=== Task to carry out ===
In the records below, find the line holding "наличии брус в" and the line holding "в Сергиев Посаде". Set down both, with every line between them, exactly.

::: Records provided :::

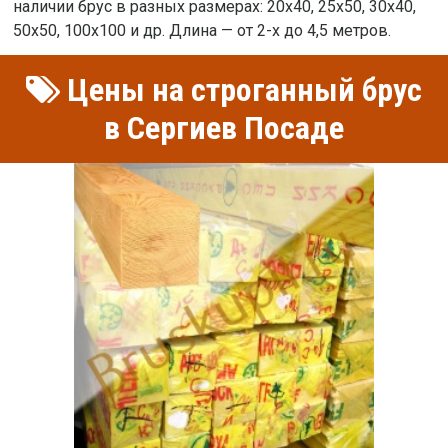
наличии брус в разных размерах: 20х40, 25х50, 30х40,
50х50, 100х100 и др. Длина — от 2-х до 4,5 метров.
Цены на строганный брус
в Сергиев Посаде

:::
::: Records provided :::

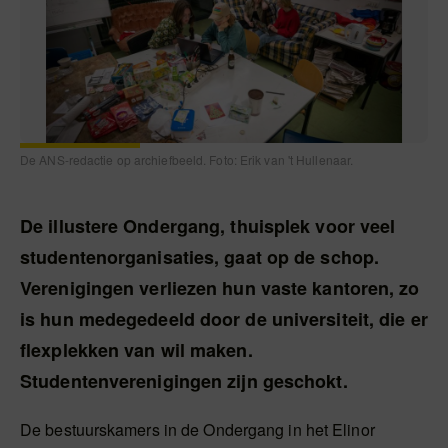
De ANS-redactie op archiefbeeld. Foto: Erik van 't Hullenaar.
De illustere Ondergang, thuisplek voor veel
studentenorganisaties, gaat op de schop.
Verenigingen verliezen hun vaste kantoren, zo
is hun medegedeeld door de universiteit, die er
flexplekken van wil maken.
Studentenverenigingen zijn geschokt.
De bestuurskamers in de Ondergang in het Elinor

:::
::: Records provided :::

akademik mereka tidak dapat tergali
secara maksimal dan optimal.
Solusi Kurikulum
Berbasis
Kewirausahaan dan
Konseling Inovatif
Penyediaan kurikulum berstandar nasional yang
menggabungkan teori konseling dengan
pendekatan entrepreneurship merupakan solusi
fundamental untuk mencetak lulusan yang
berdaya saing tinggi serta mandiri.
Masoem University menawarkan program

:::

=== Response below ===
наличии брус в разных размерах: 20х40, 25х50, 30х40,
50х50, 100х100 и др. Длина — от 2-х до 4,5 метров.
Цены на строганный брус
в Сергиев Посаде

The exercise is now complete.